More on the Costs of College Education
“I’m cleverer, true, than those fops of teachers, Doctors and Magisters, Scribes and Preachers… For this, all pleasure am I foregoing: I do not pretend to aught worth knowing” –Goethe, Faust
Update: I went ahead and posted sample cases in the next post. Note that the negative case will still require an iota of research on your part.
But anyway, there are three things that make for a good debate topic: it needs to be relevant to the people debating it, have interesting research to be done for both sides, and be able to come to a not-unreasonable conclusion within the confines of the debate. The resolution “Resolved: The costs of a college education outweigh the benefits” gets two out of the three, and that ain’t bad. It is important that students be able to perform a cost/benefit analysis on furthering their education before they bury themselves in debt prior to even attempting to start a career. I’ve got students who want to get doctorates in stuff without really knowing stuff yet and probably not grasping how much more gratifying it is to have gainful employment is than paying to be a student. But since so much of the value of this topic is going to be derived from researching it, and not from debate rounds devoid of depth or clash, I’m not actually going to case something together this time… as noted above, I’ve done it anyway. But here’s some thoughts and links to get you started if you want to actually do some thinking about your future beyond that:
A typical affirmative case is going to pull up increasing college costs, decreasing college standards, and say that the average story is not that great and getting worse. A hyperbolic affirmative will dredge up tales of students racking up six-figure debts before being reclassified as “emerging adults*” — like Paris Hilton, but without the celebrity factor. They may even go so far as to blame student loan debt for precluding a romantic happily ever after. An unusual-because-it-comes-off-as-horrifyingly-sexist tactic would be to point out that the benefits of a college education will be increasingly mitigated by college-educated women becoming full-time moms instead. A serious inquiry into the affirmative position would reference Crawford’s Shop Class as Soulcraft or something similar to provide a counter-narrative to the general belief that a college education is necessary to make somebody employable at any decent wage, even if it isn’t an argument in and of itself.
Generally, the negative should be able to get away with a simple (capitalist) analytic: the issue isn’t that the cost outweighs the benefit generally, it’s that people generally aren’t savvy consumers. Any investment in the self — whether by pursuing higher education, or starting a business, or taking private oboe lessons — should ultimately come down to a personal cost/benefit analysis. And if that projects higher costs than benefits, it’s not because it’s bad to pursue higher education or start a business or take private oboe lessons, but because they were Doing It Wrong — at least from a cost/benefit analysis point of view.
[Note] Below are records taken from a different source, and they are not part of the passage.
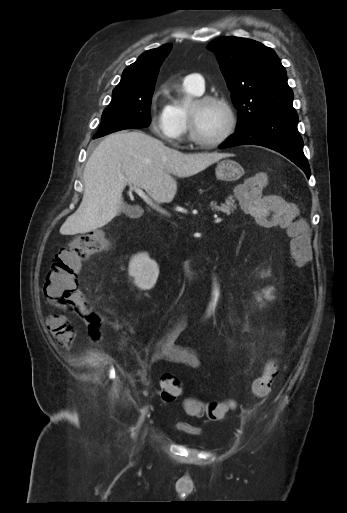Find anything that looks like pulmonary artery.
Returning a JSON list of instances; mask_svg holds the SVG:
<instances>
[{
	"mask_svg": "<svg viewBox=\"0 0 347 513\" xmlns=\"http://www.w3.org/2000/svg\"><path fill=\"white\" fill-rule=\"evenodd\" d=\"M185 81L196 89L199 93H202L205 88V79L199 73L189 74L185 77Z\"/></svg>",
	"mask_w": 347,
	"mask_h": 513,
	"instance_id": "e3ab8cb5",
	"label": "pulmonary artery"
}]
</instances>
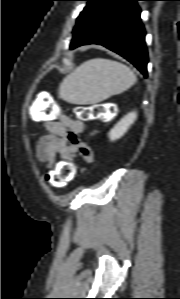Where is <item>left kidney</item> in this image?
Listing matches in <instances>:
<instances>
[{"instance_id":"1","label":"left kidney","mask_w":180,"mask_h":299,"mask_svg":"<svg viewBox=\"0 0 180 299\" xmlns=\"http://www.w3.org/2000/svg\"><path fill=\"white\" fill-rule=\"evenodd\" d=\"M137 118L136 112H130L125 115L109 132V138L111 141L121 138L129 129V127L135 122Z\"/></svg>"}]
</instances>
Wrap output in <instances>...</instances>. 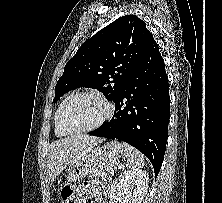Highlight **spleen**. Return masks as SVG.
<instances>
[{
  "label": "spleen",
  "mask_w": 222,
  "mask_h": 203,
  "mask_svg": "<svg viewBox=\"0 0 222 203\" xmlns=\"http://www.w3.org/2000/svg\"><path fill=\"white\" fill-rule=\"evenodd\" d=\"M126 155V166L136 169L144 166V156L134 147L127 143H123Z\"/></svg>",
  "instance_id": "spleen-1"
}]
</instances>
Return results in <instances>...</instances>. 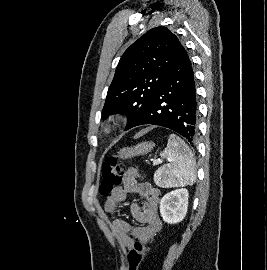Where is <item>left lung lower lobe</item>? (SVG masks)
I'll return each mask as SVG.
<instances>
[{"label": "left lung lower lobe", "instance_id": "0a47b994", "mask_svg": "<svg viewBox=\"0 0 267 270\" xmlns=\"http://www.w3.org/2000/svg\"><path fill=\"white\" fill-rule=\"evenodd\" d=\"M197 114L193 69L181 45L162 86L134 127L144 124L163 126L177 132L193 146Z\"/></svg>", "mask_w": 267, "mask_h": 270}]
</instances>
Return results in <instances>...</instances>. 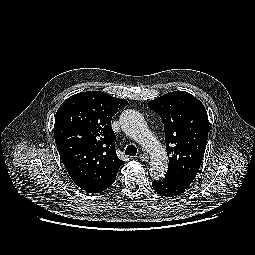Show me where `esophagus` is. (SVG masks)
<instances>
[{"label": "esophagus", "instance_id": "obj_1", "mask_svg": "<svg viewBox=\"0 0 255 255\" xmlns=\"http://www.w3.org/2000/svg\"><path fill=\"white\" fill-rule=\"evenodd\" d=\"M139 159L142 161H148L149 160V156L146 153H142L139 155Z\"/></svg>", "mask_w": 255, "mask_h": 255}]
</instances>
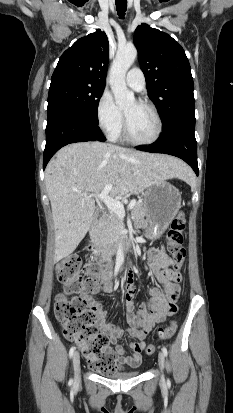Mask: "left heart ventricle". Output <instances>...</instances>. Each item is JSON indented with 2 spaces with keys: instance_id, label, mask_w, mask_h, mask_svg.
Segmentation results:
<instances>
[{
  "instance_id": "obj_1",
  "label": "left heart ventricle",
  "mask_w": 233,
  "mask_h": 413,
  "mask_svg": "<svg viewBox=\"0 0 233 413\" xmlns=\"http://www.w3.org/2000/svg\"><path fill=\"white\" fill-rule=\"evenodd\" d=\"M131 135L137 140L153 138L157 130V122L152 111L136 101L124 107Z\"/></svg>"
}]
</instances>
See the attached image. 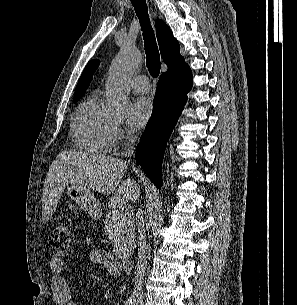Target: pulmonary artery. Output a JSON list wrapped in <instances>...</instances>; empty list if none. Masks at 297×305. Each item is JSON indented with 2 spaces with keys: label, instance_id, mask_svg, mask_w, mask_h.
<instances>
[{
  "label": "pulmonary artery",
  "instance_id": "1",
  "mask_svg": "<svg viewBox=\"0 0 297 305\" xmlns=\"http://www.w3.org/2000/svg\"><path fill=\"white\" fill-rule=\"evenodd\" d=\"M131 88L138 93H147L150 90L148 78L145 75H138L130 82Z\"/></svg>",
  "mask_w": 297,
  "mask_h": 305
}]
</instances>
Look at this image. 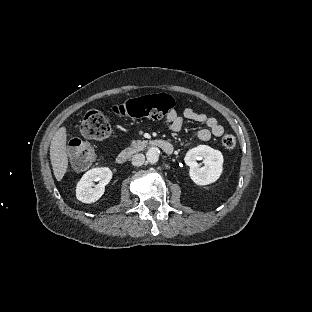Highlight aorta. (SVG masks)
Listing matches in <instances>:
<instances>
[{"label": "aorta", "mask_w": 312, "mask_h": 312, "mask_svg": "<svg viewBox=\"0 0 312 312\" xmlns=\"http://www.w3.org/2000/svg\"><path fill=\"white\" fill-rule=\"evenodd\" d=\"M159 154H160V151L157 147H151L148 151H147V160L154 164L158 161L159 159Z\"/></svg>", "instance_id": "aorta-1"}]
</instances>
You want to know what Doing It Wrong sounds like? It’s getting a bachelor’s in art from a private college with a whopping $0 of scholarships. Pro-tip: art students have an 11% chance of going on to do art professionally, even from the expensive college — and most of them do that by teaching it. Doing It Right, however, is loading up on cheap community college credits to get through the basic classes before going after, oh say, a dual-major of material science and quantum mechanics, with at least 40% subsidized by businesses and foundations — noting that the subsidy doesn’t reduce the net cost, but is born by people and groups that necessarily believe that the benefits outweigh the costs otherwise they wouldn’t invest in it/you. But the point isn’t that a college education is an inherent good, but rather that it is a product of a free market — and if you don’t think the costs of Underwater Basket Weaving outweigh the benefits of such a course then don’t bloody well take it. There are lots of people for whom the benefits of a college education are equal to the costs because they’re paying nothing to not pursue the benefits, and that’s perfectly fine — and frankly preferable to a load of debt for an idle art degree.
The coup d’etat maneuver for the negative, as far as I’m concerned, would be getting to the conclusion that college is least likely to be valuable to the uninformed consumers who do not engage in a cost/benefit analysis and most valuable to the consumers who do — as both sides in the debate have in the course of their research — engaged in a cost/benefit analysis. That the affirmative believes the way they do about their position vis-a-vis the system shows a masochistic desire to either be victimized by their education (when they go to college anyway) or a fear of their freedom to pursue their own goals (by fixating on what they won’t do). For example, they may well find private oboe lessons to not be worthwhile, and that’s fine — but up until now it never even crossed their mind because they had better things to do with their life. If they’ve fixated on the infeasibility of this life-goal, it’s not because it’s actually infeasible but because they want it to be infeasible so they don’t have to explain why they failed to achieve it despite having nothing better to do with their lives. (That’s based on Erich Fromm’s Escape From Freedom; do get it read before you graduate from college.)
* I find it almost impossible to describe how much I despise the notion of emerging adulthood. But I did put in a good attempt. It’s bullshit covering for the parasites who are either shameful wastes of potential or resources, and possibly both. Being an actual adult means trying to stop your parents from sacrificing their future for you.